The Republicans capped off the first day of their convention Tuesday with two made-for-network speakers: Ann Romney, and then Chris Christie. Neither did anything to scare off Republicans; to the contrary, if the first job of the convention is to show the people who are normally inclined to vote for you but have their doubts that the party and the nominee are not scary, then the one-two punch surely met that bar. And that’s not nothing.
What’s more, Tea Party craziness was fully banished from the broadcast network hour, and in fact was basically suppressed all day – mentions of “socialism” were as scarce as mentions of that guy who was president before Barack Obama, or the name of the company where Mitt Romney had all that business success.
Beyond that, however, what struck me in prime time and all day, as it’s struck me all year with the current GOP, is just how little they have to say. Christie’s speech, in particular, was empty platitude after empty platitude. “This generation…” “American century…” “Hard truths…” On and on it went. Granted, there’s nothing wrong with a Big Themes type of keynote speech, but there’s a difference between big themes and clichés.
What was more awkward for the Republicans was that to the extent it had one, Christie’s theme was the importance of respect over love, which directly contradicted Ann Romney’s theme of love. Moreover, the Mitt Romney that his wife began to construct – a can-do turnaround artist who can get America home safely – was nothing like the truth-telling, poll-rejecting, sacrifice-accepting leader that Christie claimed that the United States needs.

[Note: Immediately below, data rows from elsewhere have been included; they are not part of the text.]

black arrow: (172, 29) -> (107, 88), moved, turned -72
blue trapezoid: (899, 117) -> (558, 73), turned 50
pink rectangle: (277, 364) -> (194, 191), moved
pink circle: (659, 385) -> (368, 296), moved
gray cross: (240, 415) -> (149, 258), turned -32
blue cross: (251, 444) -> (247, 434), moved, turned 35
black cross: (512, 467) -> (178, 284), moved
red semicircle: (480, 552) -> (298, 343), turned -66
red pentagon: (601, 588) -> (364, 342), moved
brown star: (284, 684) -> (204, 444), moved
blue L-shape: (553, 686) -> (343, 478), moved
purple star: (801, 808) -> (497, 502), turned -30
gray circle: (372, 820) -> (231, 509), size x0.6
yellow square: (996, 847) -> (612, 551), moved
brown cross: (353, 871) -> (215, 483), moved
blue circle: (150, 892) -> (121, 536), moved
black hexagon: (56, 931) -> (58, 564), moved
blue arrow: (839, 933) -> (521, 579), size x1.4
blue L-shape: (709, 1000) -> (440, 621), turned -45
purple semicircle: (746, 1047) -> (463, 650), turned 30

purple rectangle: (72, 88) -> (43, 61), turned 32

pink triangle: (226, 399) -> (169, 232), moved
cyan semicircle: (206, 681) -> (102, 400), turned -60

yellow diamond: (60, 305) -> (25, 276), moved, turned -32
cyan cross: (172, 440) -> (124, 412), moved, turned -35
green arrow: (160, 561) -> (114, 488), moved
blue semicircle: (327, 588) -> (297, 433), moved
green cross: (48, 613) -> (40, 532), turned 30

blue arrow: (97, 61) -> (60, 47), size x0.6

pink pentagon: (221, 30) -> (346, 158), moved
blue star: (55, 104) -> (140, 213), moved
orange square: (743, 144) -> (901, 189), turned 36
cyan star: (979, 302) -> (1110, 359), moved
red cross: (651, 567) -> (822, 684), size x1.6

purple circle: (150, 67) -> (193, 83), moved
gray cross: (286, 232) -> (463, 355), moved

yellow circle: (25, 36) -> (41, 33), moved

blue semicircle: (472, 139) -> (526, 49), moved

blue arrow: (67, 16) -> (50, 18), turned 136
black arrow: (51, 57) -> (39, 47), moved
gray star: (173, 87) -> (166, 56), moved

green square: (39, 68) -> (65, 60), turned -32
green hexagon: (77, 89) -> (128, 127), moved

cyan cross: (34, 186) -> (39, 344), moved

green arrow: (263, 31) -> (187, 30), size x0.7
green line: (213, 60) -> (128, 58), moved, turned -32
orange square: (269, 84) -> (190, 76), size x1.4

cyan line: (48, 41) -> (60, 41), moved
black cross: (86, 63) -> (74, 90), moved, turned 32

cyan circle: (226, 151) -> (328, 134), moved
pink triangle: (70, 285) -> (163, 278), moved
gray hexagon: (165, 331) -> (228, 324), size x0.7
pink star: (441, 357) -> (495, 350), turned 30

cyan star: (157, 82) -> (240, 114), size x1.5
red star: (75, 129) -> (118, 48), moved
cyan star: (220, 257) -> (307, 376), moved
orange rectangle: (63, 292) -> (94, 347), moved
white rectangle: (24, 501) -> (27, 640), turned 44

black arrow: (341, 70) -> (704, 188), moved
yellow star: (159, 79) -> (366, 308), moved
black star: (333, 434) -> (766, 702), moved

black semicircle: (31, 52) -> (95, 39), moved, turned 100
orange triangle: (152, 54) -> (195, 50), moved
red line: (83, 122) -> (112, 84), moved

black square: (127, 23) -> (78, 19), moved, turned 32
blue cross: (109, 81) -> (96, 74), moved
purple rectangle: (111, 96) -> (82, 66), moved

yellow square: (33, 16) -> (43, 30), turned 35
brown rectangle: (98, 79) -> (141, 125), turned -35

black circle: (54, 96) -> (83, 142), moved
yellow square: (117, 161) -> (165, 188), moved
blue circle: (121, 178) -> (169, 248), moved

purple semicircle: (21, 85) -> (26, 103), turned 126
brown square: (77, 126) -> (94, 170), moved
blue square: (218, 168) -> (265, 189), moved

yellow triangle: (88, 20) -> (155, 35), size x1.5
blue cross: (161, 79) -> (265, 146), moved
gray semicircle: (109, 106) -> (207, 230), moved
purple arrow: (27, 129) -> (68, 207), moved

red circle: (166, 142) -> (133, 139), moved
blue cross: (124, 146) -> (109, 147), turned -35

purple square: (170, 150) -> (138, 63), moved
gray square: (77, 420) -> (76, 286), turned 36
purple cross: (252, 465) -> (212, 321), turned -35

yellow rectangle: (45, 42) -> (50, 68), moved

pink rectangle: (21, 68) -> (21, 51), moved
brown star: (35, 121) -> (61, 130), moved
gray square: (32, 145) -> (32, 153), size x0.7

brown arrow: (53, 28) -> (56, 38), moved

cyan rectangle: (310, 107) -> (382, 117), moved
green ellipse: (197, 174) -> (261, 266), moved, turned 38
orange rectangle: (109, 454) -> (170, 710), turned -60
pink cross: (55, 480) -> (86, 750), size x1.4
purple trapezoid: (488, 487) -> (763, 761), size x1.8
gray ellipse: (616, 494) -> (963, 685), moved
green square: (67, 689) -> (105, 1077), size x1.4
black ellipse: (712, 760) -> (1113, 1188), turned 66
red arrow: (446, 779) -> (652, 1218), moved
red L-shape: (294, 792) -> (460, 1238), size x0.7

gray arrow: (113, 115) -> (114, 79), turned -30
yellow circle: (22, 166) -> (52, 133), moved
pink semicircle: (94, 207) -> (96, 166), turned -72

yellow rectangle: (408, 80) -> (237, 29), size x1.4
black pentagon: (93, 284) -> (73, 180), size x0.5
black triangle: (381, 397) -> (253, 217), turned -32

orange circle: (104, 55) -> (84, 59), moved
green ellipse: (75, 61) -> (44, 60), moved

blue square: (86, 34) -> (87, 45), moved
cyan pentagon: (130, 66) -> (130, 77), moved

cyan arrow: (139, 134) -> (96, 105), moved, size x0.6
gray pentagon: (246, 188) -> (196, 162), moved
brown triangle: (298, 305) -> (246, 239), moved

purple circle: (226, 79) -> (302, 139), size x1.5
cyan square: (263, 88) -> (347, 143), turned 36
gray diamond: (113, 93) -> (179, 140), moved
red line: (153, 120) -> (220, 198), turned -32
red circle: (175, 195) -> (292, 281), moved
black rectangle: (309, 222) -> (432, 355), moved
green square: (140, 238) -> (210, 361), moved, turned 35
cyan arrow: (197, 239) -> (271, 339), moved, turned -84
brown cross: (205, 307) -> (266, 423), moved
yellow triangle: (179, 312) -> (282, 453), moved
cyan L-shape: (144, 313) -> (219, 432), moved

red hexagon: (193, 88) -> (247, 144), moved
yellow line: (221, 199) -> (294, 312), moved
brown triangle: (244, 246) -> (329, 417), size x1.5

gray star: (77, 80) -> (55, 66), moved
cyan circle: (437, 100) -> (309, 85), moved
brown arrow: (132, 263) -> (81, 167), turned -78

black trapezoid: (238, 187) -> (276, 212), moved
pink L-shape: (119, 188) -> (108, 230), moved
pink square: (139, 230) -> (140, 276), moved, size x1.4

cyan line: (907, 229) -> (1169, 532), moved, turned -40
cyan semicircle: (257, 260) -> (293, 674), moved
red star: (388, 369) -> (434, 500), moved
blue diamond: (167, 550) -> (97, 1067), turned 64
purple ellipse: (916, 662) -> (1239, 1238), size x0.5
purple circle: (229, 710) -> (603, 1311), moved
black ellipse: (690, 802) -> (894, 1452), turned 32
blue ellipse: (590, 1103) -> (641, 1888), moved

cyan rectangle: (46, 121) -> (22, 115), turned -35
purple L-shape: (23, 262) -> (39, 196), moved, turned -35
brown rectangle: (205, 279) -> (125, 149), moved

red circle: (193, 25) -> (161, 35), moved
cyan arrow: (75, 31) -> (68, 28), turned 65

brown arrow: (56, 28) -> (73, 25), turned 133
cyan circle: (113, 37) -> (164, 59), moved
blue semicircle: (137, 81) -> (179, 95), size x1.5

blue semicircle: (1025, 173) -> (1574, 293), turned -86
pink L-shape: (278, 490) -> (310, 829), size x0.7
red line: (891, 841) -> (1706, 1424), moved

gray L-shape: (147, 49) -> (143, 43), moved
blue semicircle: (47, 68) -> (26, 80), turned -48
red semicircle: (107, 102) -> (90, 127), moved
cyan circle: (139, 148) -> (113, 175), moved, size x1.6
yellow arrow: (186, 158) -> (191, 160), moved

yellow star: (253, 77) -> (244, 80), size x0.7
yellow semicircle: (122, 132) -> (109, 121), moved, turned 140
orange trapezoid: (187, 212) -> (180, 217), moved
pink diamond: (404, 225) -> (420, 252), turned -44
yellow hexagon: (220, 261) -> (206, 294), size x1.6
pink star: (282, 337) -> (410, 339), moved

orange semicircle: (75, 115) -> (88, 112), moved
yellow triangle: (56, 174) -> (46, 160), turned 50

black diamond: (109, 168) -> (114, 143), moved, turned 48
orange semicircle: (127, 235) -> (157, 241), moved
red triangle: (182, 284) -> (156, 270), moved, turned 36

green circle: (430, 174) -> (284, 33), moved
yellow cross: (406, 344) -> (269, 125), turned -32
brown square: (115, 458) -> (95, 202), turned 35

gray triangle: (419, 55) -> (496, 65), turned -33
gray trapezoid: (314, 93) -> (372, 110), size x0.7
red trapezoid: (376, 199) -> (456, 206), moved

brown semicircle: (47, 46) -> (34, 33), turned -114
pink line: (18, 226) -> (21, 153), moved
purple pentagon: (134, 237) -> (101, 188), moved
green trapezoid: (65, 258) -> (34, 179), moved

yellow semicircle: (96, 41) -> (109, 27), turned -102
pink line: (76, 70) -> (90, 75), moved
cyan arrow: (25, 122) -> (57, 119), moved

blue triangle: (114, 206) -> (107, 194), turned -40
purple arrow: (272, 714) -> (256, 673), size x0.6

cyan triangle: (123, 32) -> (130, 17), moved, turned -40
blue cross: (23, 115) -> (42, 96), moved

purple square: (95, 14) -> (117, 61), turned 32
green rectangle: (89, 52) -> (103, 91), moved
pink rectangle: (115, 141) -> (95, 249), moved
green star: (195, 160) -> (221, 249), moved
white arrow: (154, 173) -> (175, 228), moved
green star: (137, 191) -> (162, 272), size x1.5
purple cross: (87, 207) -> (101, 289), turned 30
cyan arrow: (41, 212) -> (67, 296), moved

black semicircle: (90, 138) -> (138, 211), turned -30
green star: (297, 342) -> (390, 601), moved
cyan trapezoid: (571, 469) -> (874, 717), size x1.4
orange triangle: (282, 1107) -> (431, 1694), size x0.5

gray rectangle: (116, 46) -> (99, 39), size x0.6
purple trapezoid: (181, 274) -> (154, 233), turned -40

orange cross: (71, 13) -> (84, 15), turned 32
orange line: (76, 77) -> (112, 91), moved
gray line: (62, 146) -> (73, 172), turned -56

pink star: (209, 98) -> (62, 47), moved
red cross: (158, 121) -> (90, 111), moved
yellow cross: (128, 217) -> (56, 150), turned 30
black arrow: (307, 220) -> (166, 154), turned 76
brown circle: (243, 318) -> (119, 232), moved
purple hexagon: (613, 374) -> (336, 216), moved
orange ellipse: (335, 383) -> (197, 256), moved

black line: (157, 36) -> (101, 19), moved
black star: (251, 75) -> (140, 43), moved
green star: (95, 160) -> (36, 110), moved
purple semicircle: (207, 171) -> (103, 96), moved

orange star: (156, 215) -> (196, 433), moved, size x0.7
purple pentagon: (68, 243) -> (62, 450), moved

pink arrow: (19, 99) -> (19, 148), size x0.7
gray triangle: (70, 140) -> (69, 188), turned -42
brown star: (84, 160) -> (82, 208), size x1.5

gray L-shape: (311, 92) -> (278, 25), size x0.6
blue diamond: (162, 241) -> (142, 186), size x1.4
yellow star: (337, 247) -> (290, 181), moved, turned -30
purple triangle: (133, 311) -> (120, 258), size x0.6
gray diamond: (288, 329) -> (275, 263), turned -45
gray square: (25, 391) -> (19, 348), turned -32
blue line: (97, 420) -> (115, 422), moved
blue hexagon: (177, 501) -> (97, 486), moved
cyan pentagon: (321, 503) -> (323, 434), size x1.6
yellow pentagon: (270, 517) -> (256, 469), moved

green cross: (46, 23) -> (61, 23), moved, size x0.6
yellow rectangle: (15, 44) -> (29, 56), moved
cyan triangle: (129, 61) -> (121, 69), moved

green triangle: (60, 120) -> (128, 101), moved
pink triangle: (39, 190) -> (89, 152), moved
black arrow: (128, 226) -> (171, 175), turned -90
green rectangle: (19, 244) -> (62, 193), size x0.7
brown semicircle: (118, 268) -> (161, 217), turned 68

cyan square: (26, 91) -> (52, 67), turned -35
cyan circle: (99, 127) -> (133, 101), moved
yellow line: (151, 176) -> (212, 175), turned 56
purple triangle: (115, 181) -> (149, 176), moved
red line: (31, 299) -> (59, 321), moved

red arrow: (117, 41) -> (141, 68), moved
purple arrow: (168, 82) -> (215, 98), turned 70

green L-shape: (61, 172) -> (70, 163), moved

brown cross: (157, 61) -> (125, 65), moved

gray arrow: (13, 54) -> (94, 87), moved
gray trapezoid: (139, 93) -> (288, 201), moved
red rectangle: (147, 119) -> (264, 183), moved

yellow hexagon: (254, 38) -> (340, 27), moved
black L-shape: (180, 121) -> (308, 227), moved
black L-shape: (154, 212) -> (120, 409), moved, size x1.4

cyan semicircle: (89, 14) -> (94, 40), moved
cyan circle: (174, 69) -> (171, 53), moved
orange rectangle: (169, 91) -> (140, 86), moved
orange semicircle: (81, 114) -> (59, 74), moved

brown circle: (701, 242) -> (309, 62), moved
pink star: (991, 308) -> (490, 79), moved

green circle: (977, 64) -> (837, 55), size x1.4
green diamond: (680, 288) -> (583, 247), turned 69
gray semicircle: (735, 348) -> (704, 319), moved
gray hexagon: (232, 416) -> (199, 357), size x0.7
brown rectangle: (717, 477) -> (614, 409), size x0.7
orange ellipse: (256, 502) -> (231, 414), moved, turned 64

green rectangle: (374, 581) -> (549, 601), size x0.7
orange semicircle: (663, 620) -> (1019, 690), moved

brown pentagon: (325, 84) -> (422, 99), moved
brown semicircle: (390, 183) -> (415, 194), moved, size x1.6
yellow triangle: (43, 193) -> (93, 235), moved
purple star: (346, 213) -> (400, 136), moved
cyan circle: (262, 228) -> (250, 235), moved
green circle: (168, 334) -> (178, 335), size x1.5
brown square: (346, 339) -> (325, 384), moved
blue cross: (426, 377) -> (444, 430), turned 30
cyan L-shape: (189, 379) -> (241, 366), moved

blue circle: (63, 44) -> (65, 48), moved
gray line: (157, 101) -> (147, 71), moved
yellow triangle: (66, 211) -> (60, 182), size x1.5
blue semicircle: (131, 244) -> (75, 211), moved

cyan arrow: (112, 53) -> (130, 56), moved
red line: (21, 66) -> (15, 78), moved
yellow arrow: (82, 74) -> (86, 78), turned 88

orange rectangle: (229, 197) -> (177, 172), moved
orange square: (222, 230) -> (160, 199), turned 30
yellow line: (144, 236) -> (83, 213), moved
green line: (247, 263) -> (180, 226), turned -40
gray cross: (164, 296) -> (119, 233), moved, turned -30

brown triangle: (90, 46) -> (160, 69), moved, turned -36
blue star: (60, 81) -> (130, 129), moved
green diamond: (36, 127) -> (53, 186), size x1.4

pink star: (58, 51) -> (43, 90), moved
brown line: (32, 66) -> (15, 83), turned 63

I can’t really speculate about how Christie’s trademark New Jersey brashness will come across to voters who had never heard of him before. He delivered the speech reasonably well in my view, although not nearly as well as Ann Romney delivered hers. But while one would expect little substance from a spouse’s speech, which was quite properly dedicated to building up the nominee, it’s just striking how little Christie had to say. Apparently, Republicans are for balanced budgets and against teachers unions…and then a whole bunch of clichés about the Greatest Generation and our grandchildren or something like that.
Will that hurt Mitt Romney in November? I don’t really think so, much. But this just doesn’t strike me at all as a party prepared to govern.